Can’t Help but Be a Newsroom Nomad
by Mallary Tenore Tarpley
Taken this weekend at a stop light in front of The Miami Herald building.
When I had my first internship at The Holliston TAB in high school, I wondered where I’d sit. There were some open cubicles, but they were piled high with papers and books, and there didn’t seem to be enough room for another body to creep its way into the cubicle’s confines. My editor told me I’d probably have to move around a little bit, and he was right. I called myself the “newsroom nomad,” the writer who didn’t have a fixed spot, but who roamed around the newsroom, in search of a place to rest my steno pad. As time grew and I moved to other newsrooms, I found my place, in more ways than one. I remember my excitement at having an actual desk (and my own phone!) at the other papers where I interned. When I freelanced for papers, I would return to my nomad status, usually filing stories either from home, or late at night from some other reporters’ cubicle.

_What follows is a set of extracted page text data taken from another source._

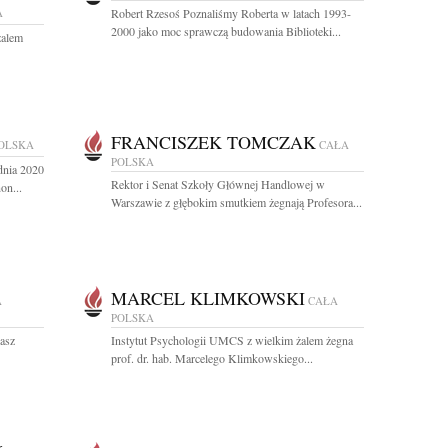
A
Robert Rzesoś Poznaliśmy Roberta w latach 1993-
2000 jako moc sprawczą budowania Biblioteki...
żalem
FRANCISZEK TOMCZAK
OLSKA
CAŁA
POLSKA
dnia 2020
Rektor i Senat Szkoły Głównej Handlowej w
on...
Warszawie z głębokim smutkiem żegnają Profesora...
MARCEL KLIMKOWSKI
A
CAŁA
POLSKA
asz
Instytut Psychologii UMCS z wielkim żalem żegna
prof. dr. hab. Marcelego Klimkowskiego...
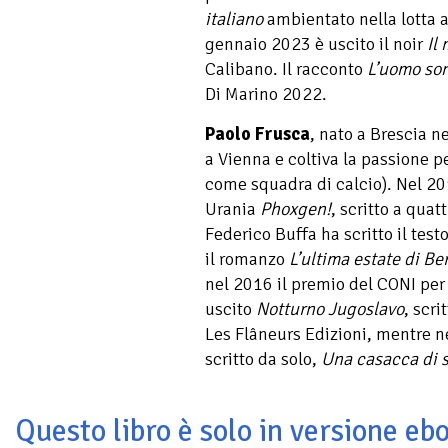
italiano
ambientato nella lotta a
gennaio 2023 è uscito il noir
Il
Calibano. Il racconto
L’uomo so
Di Marino 2022.
Paolo Frusca
, nato a Brescia n
a Vienna e coltiva la passione per
come squadra di calcio). Nel 2
Urania
Phoxgen!
, scritto a qua
Federico Buffa ha scritto il test
il romanzo
L’ultima estate di Be
nel 2016 il premio del CONI per 
uscito
Notturno Jugoslavo
, scr
Les Flâneurs Edizioni, mentre n
scritto da solo,
Una casacca di s
Questo libro è solo in versione ebo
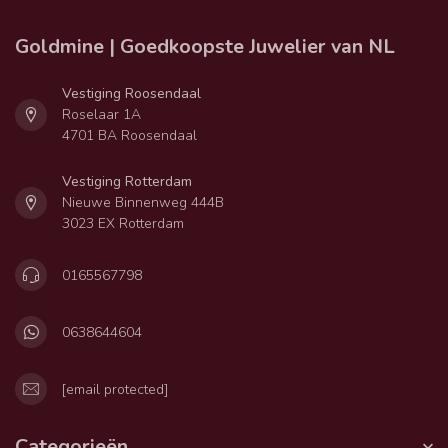
Goldmine | Goedkoopste Juwelier van NL
Vestiging Roosendaal
Roselaar 1A
4701 BA Roosendaal
Vestiging Rotterdam
Nieuwe Binnenweg 444B
3023 EX Rotterdam
0165567798
0638644604
[email protected]
Categorieën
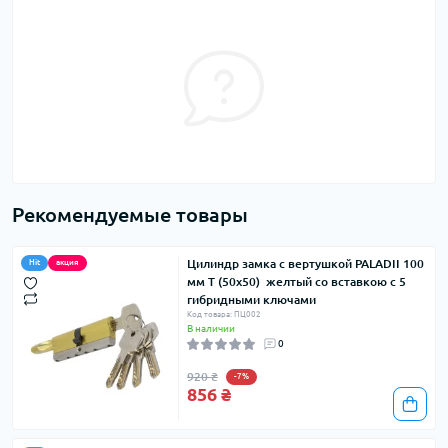
Рекомендуемые товары
Цилиндр замка с вертушкой PALADII 100
Hit
акция
мм Т (50x50) желтый со вставкою с 5
гибридными ключами
Код товара: ПЦ002
В наличии
0
920 ₴
-7%
856 ₴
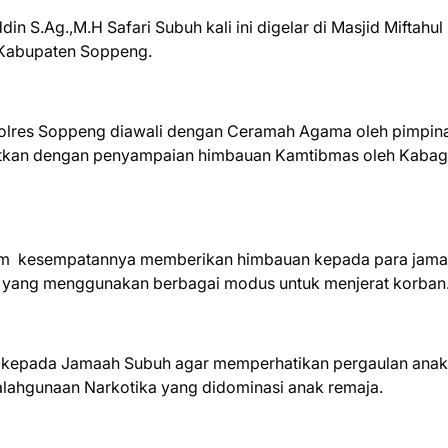
S.Ag.,M.H Safari Subuh kali ini digelar di Masjid Miftahul
 Kabupaten Soppeng.
Polres Soppeng diawali dengan Ceramah Agama oleh pimpin
njutkan dengan penyampaian himbauan Kamtibmas oleh Kaba
am kesempatannya memberikan himbauan kepada para jam
e yang menggunakan berbagai modus untuk menjerat korban
k kepada Jamaah Subuh agar memperhatikan pergaulan anak
yalahgunaan Narkotika yang didominasi anak remaja.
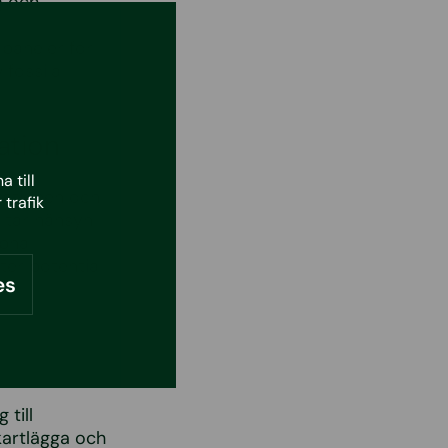
g och
lpaneler för
 fossila
ation
 till
rationen och
 trafik
 tar hänsyn
ppnå
ter potential
es
 till
kartlägga och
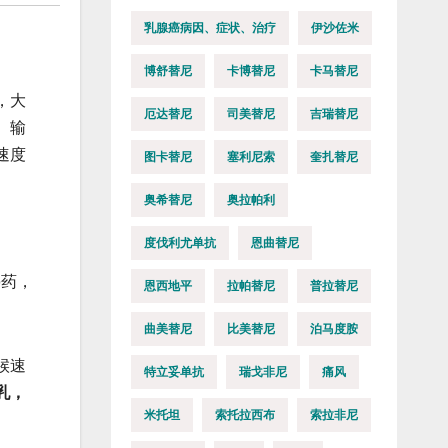
乳腺癌病因、症状、治疗
伊沙佐米
博舒替尼
卡博替尼
卡马替尼
，大
厄达替尼
司美替尼
吉瑞替尼
。输
速度
图卡替尼
塞利尼索
奎扎替尼
奥希替尼
奥拉帕利
度伐利尤单抗
恩曲替尼
停药，
恩西地平
拉帕替尼
普拉替尼
。
曲美替尼
比美替尼
泊马度胺
候速
特立妥单抗
瑞戈非尼
痛风
乳，
米托坦
索托拉西布
索拉非尼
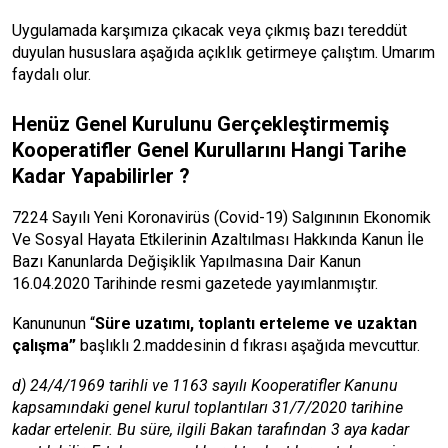
Uygulamada karşımıza çıkacak veya çıkmış bazı tereddüt
duyulan hususlara aşağıda açıklık getirmeye çalıştım. Umarım
faydalı olur.
Henüz Genel Kurulunu Gerçekleştirmemiş
Kooperatifler Genel Kurullarını Hangi Tarihe
Kadar Yapabilirler ?
7224 Sayılı Yeni Koronavirüs (Covid-19) Salgınının Ekonomik
Ve Sosyal Hayata Etkilerinin Azaltılması Hakkında Kanun İle
Bazı Kanunlarda Değişiklik Yapılmasına Dair Kanun
16.04.2020 Tarihinde resmi gazetede yayımlanmıştır.
Kanununun “
Süre uzatımı, toplantı erteleme ve uzaktan
çalışma”
başlıklı 2.maddesinin d fıkrası aşağıda mevcuttur.
d) 24/4/1969 tarihli ve 1163 sayılı Kooperatifler Kanunu
kapsamındaki genel kurul toplantıları 31/7/2020 tarihine
kadar ertelenir. Bu süre, ilgili Bakan tarafından 3 aya kadar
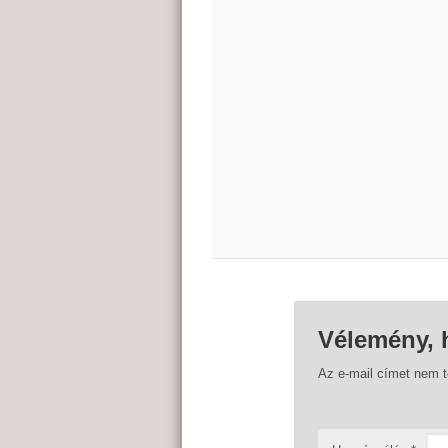
Vélemény, 
Az e-mail címet nem 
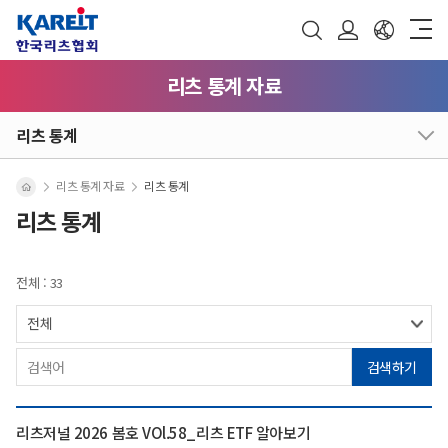
리츠 통계 자료
리츠 통계
리츠 통계 자료
리츠 통계
리츠 통계
전체 : 33
검색하기
리츠저널 2026 봄호 VOl.58_리츠 ETF 알아보기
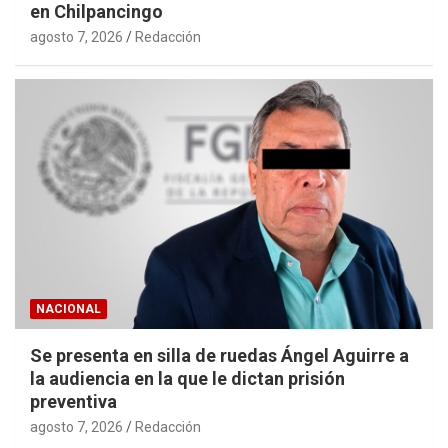
en Chilpancingo
agosto 7, 2026
Redacción
NACIONAL
Se presenta en silla de ruedas Ángel Aguirre a
la audiencia en la que le dictan prisión
preventiva
agosto 7, 2026
Redacción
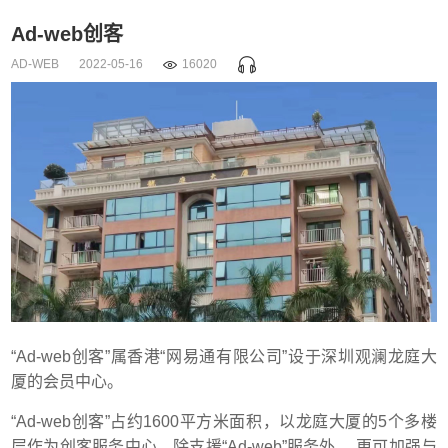
Ad-web创客
AD-WEB
2022-05-16
16020
“Ad-web创客”属香港“网易通有限公司”设于深圳观澜龙庭大
厦的会员中心。
“Ad-web创客”占约1600平方米面积，以龙庭大厦的5个多楼
层作为创客服务中心，除支援“Ad-web
”服务外， 更可加强与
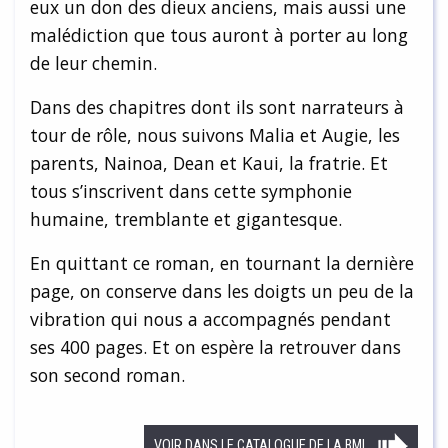
eux un don des dieux anciens, mais aussi une
malédiction que tous auront à porter au long
de leur chemin.
Dans des chapitres dont ils sont narrateurs à
tour de rôle, nous suivons Malia et Augie, les
parents, Nainoa, Dean et Kaui, la fratrie. Et
tous s’inscrivent dans cette symphonie
humaine, tremblante et gigantesque.
En quittant ce roman, en tournant la dernière
page, on conserve dans les doigts un peu de la
vibration qui nous a accompagnés pendant
ses 400 pages. Et on espère la retrouver dans
son second roman.
VOIR DANS LE CATALOGUE DE LA BML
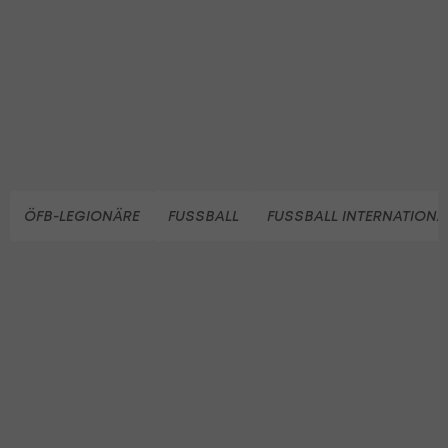
ÖFB-LEGIONÄRE
FUSSBALL
FUSSBALL INTERNATIONA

But being a nomad isn’t so bad — especially when you’re a reporter. It’s fun to explore new places and meet new people. I like roaming around main streets and seeing the tourist attractions and then stepping onto side streets, where I find some of the most interesting people and stories. And I love looking at different newsrooms, even if it’s just the outside of them. (This might explain why I often roam around the newsroom/office when I need a break from writing.) In the past week, I’ve been lucky enough to travel to New Orleans and Miami, where I’ve made special trips to see the outside of TheTimes-Picayune and The Miami Herald newsrooms. There’s something exciting about being near the presence of news and holding onto the hope that you’ll catch a glimpse, or actually meet, the people who give it life.
I try to keep this life alive by picking up papers wherever I go, to see their layout and design, their style of writing, their range of stories. They’re the best, cheapest souvenirs you can buy, rough drafts of history documenting the day you visited a particular city. For the sake of sentimentality and the love of newspapers, I can’t throw the bulky things away. The second drawer to my dresser is filled with newspapers. As for when, or if, I’ll get rid of them, I can’t be sure, so for now they’re staying put.
The pile in my drawer reminds me of the piles of newspapers in newsrooms, the ones that are replenished every day, and the ones that reporters keep under their cubicles or next to their chair. These are the piles that surrounded me during my newsroom nomad days. But I suppose sitting next to newspapers beats sitting next to the bathroom. When you’re first starting out, you never know exactly where you’re going to land in the newsroom. I’m still a young’un, but I’m guessing you eventually find where you belong.
Do you have any newsroom nomad stories? What do you think about visiting newsrooms/saving papers?